Saturday, November 29, 2008

VAIL SKIING TODAY....

This is no shit...Chris Anthony pic from Vail today, to say the least it was a "surprise" pow day and it was deep. As the afternoon rolled along, more and more terrain opened. First chair 3 & 4, then 2, then Ledges and Minnies top to bottom, it did'nt suck. And it was still dumping when the hill closed.

Thursday, November 27, 2008

AND THE WINNER OF THE FIRST ANNUAL MIKE JANELLE MEMORIAL FROZEN TURKEY TIME TRIAL IS

The first MJMFTTT run ever...Jah-No-Brah brings it!


Official Rules of the Mike Janelle Memorial Frozen Turkey Time Trial.

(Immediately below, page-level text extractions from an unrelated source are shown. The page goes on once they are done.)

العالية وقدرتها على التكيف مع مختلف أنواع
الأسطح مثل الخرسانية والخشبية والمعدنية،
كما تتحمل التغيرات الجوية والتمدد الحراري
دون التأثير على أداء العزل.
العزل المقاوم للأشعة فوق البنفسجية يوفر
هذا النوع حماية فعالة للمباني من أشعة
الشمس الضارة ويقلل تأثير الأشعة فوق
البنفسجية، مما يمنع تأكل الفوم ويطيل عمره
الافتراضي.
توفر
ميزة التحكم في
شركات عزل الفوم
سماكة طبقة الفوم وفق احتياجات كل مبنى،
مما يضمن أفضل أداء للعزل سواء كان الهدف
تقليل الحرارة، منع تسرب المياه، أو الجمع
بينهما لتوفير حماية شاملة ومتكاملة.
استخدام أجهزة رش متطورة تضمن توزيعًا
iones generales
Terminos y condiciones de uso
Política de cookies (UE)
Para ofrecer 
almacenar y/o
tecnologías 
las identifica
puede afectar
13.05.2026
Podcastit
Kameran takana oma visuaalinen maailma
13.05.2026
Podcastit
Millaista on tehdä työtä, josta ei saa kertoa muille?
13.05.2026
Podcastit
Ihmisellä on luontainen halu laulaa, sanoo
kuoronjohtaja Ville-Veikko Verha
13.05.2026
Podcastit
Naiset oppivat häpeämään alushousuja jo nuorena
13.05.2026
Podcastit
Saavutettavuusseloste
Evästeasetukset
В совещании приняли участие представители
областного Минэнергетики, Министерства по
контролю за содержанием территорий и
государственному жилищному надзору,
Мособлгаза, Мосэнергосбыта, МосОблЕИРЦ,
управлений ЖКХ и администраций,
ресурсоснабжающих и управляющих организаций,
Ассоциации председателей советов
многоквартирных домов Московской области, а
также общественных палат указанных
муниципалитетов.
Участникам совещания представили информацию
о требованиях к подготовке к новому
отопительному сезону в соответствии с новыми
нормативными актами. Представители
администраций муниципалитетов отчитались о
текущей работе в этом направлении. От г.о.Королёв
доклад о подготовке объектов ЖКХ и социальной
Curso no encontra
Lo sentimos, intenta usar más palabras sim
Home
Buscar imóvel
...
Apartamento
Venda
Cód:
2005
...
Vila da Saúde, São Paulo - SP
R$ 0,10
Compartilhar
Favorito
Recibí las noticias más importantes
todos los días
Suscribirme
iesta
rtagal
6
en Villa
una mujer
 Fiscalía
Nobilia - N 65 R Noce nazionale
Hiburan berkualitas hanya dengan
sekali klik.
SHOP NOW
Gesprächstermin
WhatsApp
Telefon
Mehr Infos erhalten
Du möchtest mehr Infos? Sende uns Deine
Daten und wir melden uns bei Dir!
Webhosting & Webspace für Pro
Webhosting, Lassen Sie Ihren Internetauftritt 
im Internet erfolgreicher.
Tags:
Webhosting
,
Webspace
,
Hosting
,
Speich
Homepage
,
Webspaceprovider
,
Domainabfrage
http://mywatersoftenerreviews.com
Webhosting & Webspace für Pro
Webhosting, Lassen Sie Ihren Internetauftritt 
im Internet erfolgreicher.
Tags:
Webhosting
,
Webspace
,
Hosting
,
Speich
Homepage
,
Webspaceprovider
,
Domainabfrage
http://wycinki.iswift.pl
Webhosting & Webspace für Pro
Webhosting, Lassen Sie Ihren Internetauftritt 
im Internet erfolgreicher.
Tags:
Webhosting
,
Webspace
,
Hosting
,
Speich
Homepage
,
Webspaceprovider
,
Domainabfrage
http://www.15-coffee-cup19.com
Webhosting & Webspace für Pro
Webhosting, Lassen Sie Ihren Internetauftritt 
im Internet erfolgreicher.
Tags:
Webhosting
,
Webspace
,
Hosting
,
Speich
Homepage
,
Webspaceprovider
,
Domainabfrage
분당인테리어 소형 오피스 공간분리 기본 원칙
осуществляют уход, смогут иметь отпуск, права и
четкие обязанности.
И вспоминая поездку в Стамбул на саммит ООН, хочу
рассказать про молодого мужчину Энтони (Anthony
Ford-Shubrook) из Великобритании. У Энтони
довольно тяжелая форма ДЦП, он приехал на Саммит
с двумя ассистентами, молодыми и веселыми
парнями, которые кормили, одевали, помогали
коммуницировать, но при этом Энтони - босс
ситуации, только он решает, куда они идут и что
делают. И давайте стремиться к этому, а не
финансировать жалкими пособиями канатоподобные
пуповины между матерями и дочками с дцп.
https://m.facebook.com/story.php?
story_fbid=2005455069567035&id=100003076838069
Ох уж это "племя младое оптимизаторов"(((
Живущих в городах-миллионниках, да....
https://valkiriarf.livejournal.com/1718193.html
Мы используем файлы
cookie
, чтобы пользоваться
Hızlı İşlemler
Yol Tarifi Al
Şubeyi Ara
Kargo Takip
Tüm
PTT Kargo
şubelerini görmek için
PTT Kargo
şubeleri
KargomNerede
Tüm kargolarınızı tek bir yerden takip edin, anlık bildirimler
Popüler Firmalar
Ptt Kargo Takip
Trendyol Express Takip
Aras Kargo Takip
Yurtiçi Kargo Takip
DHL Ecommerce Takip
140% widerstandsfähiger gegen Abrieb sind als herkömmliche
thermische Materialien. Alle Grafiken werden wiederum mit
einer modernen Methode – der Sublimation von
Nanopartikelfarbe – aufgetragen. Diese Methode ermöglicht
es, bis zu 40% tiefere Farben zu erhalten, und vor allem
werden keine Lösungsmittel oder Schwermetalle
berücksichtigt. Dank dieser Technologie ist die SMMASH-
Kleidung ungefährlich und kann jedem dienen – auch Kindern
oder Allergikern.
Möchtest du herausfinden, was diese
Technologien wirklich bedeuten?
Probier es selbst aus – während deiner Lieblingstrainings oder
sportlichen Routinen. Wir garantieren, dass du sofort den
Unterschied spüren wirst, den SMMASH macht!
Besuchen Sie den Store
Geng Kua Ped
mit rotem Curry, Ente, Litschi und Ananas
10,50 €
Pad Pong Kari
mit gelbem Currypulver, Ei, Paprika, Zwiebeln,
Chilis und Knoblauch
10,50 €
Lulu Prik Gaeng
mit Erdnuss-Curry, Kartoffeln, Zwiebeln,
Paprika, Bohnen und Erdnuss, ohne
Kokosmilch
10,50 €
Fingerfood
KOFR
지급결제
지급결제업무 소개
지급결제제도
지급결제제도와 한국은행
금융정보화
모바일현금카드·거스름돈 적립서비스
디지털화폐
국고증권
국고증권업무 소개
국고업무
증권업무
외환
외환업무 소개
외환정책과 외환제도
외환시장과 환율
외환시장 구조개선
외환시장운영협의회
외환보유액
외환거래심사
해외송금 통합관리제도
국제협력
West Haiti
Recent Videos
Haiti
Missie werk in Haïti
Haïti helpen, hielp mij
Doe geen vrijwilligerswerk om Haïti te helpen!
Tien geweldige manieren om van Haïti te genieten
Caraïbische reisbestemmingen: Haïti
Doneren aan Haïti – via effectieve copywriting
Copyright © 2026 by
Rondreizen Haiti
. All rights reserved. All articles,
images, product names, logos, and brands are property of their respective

1. All racers must ride the same bike
2. All racers must finish with the Turkey in the Crate, crossing the
finish line without the bird is a DQ.
3. All racers must drink beer
4. All racers must laugh and scream their asses off watching their friends race
5. Each racer must be responsible for "securing" the Turkey in the Crate as they see fit prior to their run.
6. Each racer gets one and only one run
The 12lb. Jennie-O, which took some big hits and skid marks through the gravel, asphalt and horse shit covered course..was awarded to Jimi M.
4 TIME RAAM CHAMPION, JIMI MORTENSON, took the title of the first event with a blistering time of 1:02 and change. Charlie Brown tried to claim victory but was disqualified when he "tossed his turkey" out of the milk crate a third of the way into his lap, which gave Jimi the outright title. More killer vijeo and pictures once I recover from Turkey Day festivities. The event was a smashing hit, next year look for thousands to be there!


The Championship run...

The Great Turkey Blowout. Charlie Brown "Tossing his Turkey".

Kelli screaming into the finish...bird in tow, trust me.

Jeff P railing the last corner HOT

Dogs were diggin the bird once it was "opened" up

Courtney showed and throwed in the Motorola skinsuit (below)

Wednesday, November 26, 2008

CHECK THIS SICKNESS OUT!

JEEEZ, SO NOW I HAVE TO BUY A DAMN TRACK BIKE ON TOP OF THE REST? AND TRAVEL TO BOULDER ALL YEAR? MIGHT AS WELL JUST MOVE THERE EH? ALL WE NEED NOW IS INDOOR CX. I SEE BARRIERS IN THE MIDDLE OF THE BANKED TURNS...

Submitted by Kris Thompson on Fri, 10/31/2008 - 13:41.
in


The Boulder Velodrome is located at
3550 Frontier Ave, Boulder CO and is planning to open December 1. Currently they are taking registrations for adult leagues. The grand opening date is currently set for December 1!
Details on the velodrome
According to their website, the Boulder Velodrome will be very similar to the
Forest City Velodrome in Canada which as 50 degree banked turns.
Check out some video of the Forest City velodrome
here
More information on the velodrome can be found on their website or by calling 303-CYCLING (303.292.5464)

EVERYONE IS INVITED...

TO COME TO THE EAGLE FAIRGROUNDS TOMORROW MORNING BETWEEN 9-10 AM FOR THE FROZEN TURKEY TIME TRIAL. YOU COULD WIN THIS TURKEY. DON'T ASK QUESTIONS, JUST SHOW UP.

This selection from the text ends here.